Australia’s dominant container terminal operators are enjoying surging profits, prompting accusations from the competition regulator they are not subject to sufficient pricing pressure.
The recent highly profitable period for stevedoring companies, which coincides with pandemic-related disruptions to the global container freight supply chain, is also driving up prices for consumers, according to industry groups unhappy with charging rates.
The Australian Competition and Consumer Commission (ACCC) said in a report released on Wednesday that industry profits had rapidly increased during the pandemic years in a sector dominated by multi-port stevedores DP World and Patrick Terminals.
Container stevedoring involves lifting containers on and off ships, making it a crucial juncture in imports and exports.
The ACCC report found that profit margins in Australia’s container stevedoring industry increased to almost 25% in 2022-23, rising from less than 6% before the pandemic.
Profit margins measure the difference between revenue and costs, with any expansion indicating a period of increased profitability. Margins are now at around 15-year highs.
The competition regulator said competition from newer competitors Hutchison and Victoria International Container Terminal (VICT) had not had the desired effect.

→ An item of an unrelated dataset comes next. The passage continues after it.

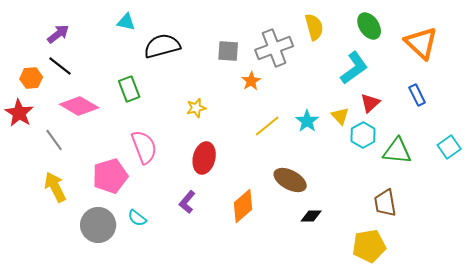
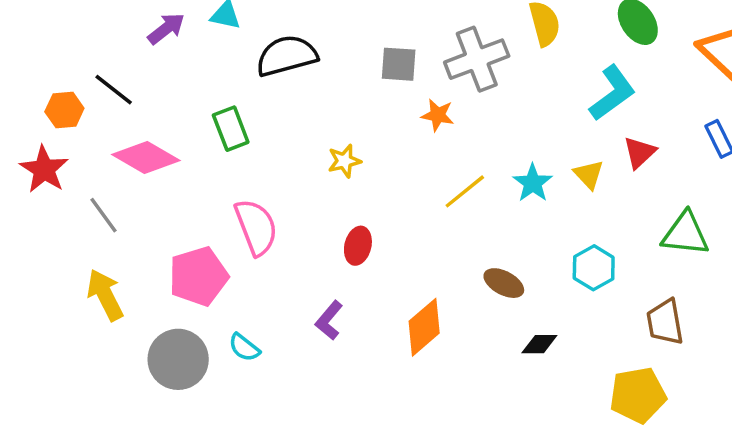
purple arrow: (58, 34) -> (166, 29), moved
orange star: (251, 81) -> (438, 115), turned -30
cyan hexagon: (363, 135) -> (594, 268), moved
red ellipse: (204, 158) -> (358, 246), size x0.7
brown ellipse: (290, 180) -> (504, 283), size x0.7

“While we have not formed a conclusive view on the stevedores’ profit margins, we are concerned by emerging evidence that the two new entrants of the last decade, Hutchison and VICT, are not constraining the incumbent multi-port stevedores as effectively as we had hoped,” ACCC’s commissioner, Anna Brakey, said.
The ACCC report said it had not reached a view on whether the stevedores’ recent expanded profit margins, achieved primarily through higher charges, would be sustained over the long term.
The regulator said it would scrutinise whether any impediments were contributing to the higher profits and if regulatory responses were warranted.
A spokesperson for Patrick said the industry was characterised by long-term infrastructure investment and fluctuating supply and demand.
“Detailed economic analysis undertaken on behalf of Patrick Terminals shows that across these longer-term indicators, stevedoring industry profitability remains well below both an index of comparable Australian companies and global stevedoring returns,” the spokesperson said.
DP World was contacted for comment.
The container terminal sector is among a select group of tightly held industries that have been able to greatly expand profit margins during the recent pandemic and inflationary period. Australia’s major supermarkets, banks and airlines also expanded margins, raising concerns they profiteered during a period of rapidly rising household costs.
Paul Zalai, the director of the Freight and Trade Alliance representing importers, exporters and other market participants, said stevedoring companies were recording landside revenues through rising terminal access charges.
“Stevedores are laughing all the way to the bank with their unregulated money tap,” Zalai said.
“While it may not be collusion, it is definitely a case of follow the leader with stevedores taking turns to ratchet up the fee on transport operators who have no option but to pay to get access to container facilities.”
Operations at DP World were recently disrupted by a major cyber-attack, as well as prolonged industrial action by port workers.
Zalai said that the high terminal charges set by stevedores, as well as the costs of delays linked to the industrial action, were resulting in higher consumer prices.
“These costs cascade down the supply chain, on the import side it will inflate consumer costs, and for exports, the costs will flow back to regional producers, farmers and local communities,” Zalai said.